We are not talking about a 





			
				thecactuswill said:
			
		

> slight odor


 We are talking about a strong bad smell.


----------



## ella/TO

It STINKS!!!!!!


----------



## pdswife

really really stinks a lot.


----------



## VeraBlue

the normal chicken colour will have tinged to grey and it will smell really bad.

Really really bad


----------



## BreezyCooking

To be honest, I wouldn't have raw chicken sitting in my fridge so long that it was tinged with grey & smelled really bad.

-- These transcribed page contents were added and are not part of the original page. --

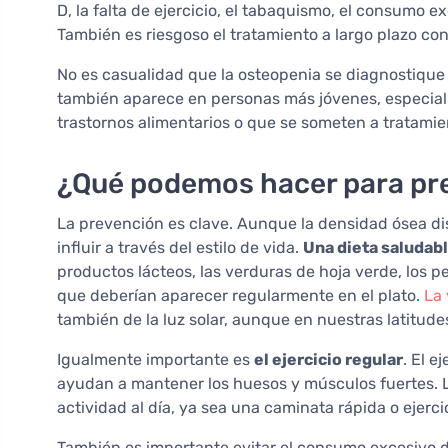
D, la falta de ejercicio, el tabaquismo, el consumo e
También es riesgoso el tratamiento a largo plazo co
No es casualidad que la osteopenia se diagnostiqu
también aparece en personas más jóvenes, especialm
trastornos alimentarios o que se someten a tratami
¿Qué podemos hacer para pre
La prevención es clave. Aunque la densidad ósea d
influir a través del estilo de vida.
Una dieta saludabl
productos lácteos, las verduras de hoja verde, los 
que deberían aparecer regularmente en el plato.
La 
también de la luz solar, aunque en nuestras latitude
Igualmente importante es
el ejercicio regular
. El e
ayudan a mantener los huesos y músculos fuertes.
actividad al día, ya sea una caminata rápida o ejerci
También es importante evitar el consumo excesivo 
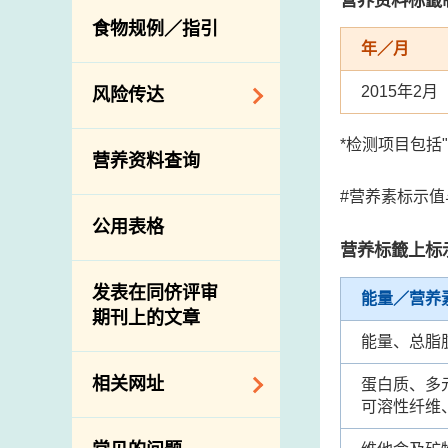
活生食用动物的进
规管农业化学物及
息
食物规例／指引
食物事故应变及管
口检验
兽医药物在食用动
年／月
理
物上的使用
兽医公共衞生资讯
2015年2月
食物消费量调查
风险传达
屠房及疾病监测
总膳食研究
宰前检验
主题项目
*检测项目包括
营养资料查询
有机食物
宰后检验
警报系统
#营养素标示
高风险食物
猪只流感病毒监测
项目及活动
公用表格
结果
抗菌素耐药性
营养标籤上标
传达资源
屠房及肉类检验
食物中的碘
资讯平台
发表在同侪评审
能量／营养
期刊上的文章
下载
能量、总脂
公开比赛
相关网址
蛋白质、多
可溶性纤维
相关政府部门／机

I only hold raw poultry in the fridge - or any other raw meat for that matter - for 3 days tops.  If I'm not going to use it within that time, it goes into the freezer or the trash.  As far as fresh fish, if I'm not going to cook it the same day I purchase it, it's definitely cooked the following day.


----------



## TexanFrench

Raw chicken that is spoiling is slimier than it should be, grayish, and smells.  But frankly, if it is past the sell-by date, I wouldn't use it at all. You don't want to deal with food poisoning, at any level!  (My mother-in-law used to be "too economical" to throw out old food, and she would eat all the stuff she wouldn't serve the family.  She also had lots of tummy aches and vomiting attacks and what-not.  Not that she ever linked being sick to her stomach with eating old food... sigh...)

When I buy chicken I can't cook today or tomorrow, it goes into the freezer.


----------



## VeraBlue

BreezyCooking said:
			
		

> To be honest, I wouldn't have raw chicken sitting in my fridge so long that it was tinged with grey & smelled really bad.
> 
> I only hold raw poultry in the fridge - or any other raw meat for that matter - for 3 days tops.  If I'm not going to use it within that time, it goes into the freezer or the trash.  As far as fresh fish, if I'm not going to cook it the same day I purchase it, it's definitely cooked the following day.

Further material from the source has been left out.